The city's air has witnessed a rise in the air pollutant level with Delhi's average Air Quality Index (AQI) being 411 at 9 am on Tuesday morning, as per News18. According to reports, visibility dropped to 200 metre at 8.30 am. Mathura Road was at 441, which is one of the highest in the city.
In Noida, AQI was 430 at 9.30 am. Low visibility in the city resulted in slow traffic, reported Hindustan Times while adding that long traffic queues were seen on the Delhi-Noida-Delhi Flyway and Noida-Greater Noida expressway.
Over 20 flights were delayed or affected due to runway closure and smog at Indira Gandhi International Airport, reported ANI.

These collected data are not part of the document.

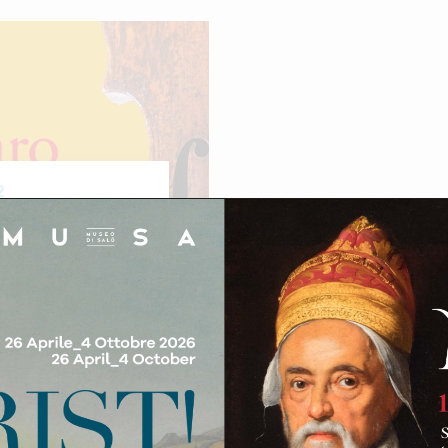
2
 dicembre 2022
po il successo delle
Gasparo, in un’inedita
iondo (già Colonna),
al 1590, uscirà dalla
 bellezza. Il prezioso
ni Pietro Fanchini e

The Central Pollution Control Board (CPCB) said high moisture level in the air has trapped emissions from local sources and hanging low over the city in the absence of wind. Dipankar Saha, CPCB's air lab chief, told PTI that air from neighbouring Punjab and Haryana, where paddy stubble burning is in full swing, is not entering the city as of now. When it starts, the situation is expected to deteriorate further. The CPCB recorded 'very poor' air quality in the national capital. Neighbouring Noida and Ghaziabad, however, recorded 'severe'air quality.
According to the graded response action plan, when AQI hits severe levels, agencies are supposed to take counter measures, reported Hindustan Times. These include, enhancing public transport services with differential pricing to encourage off-peak hour travel, and increasing the frequency of mechanized cleaning of roads and sprinkling of water on roads.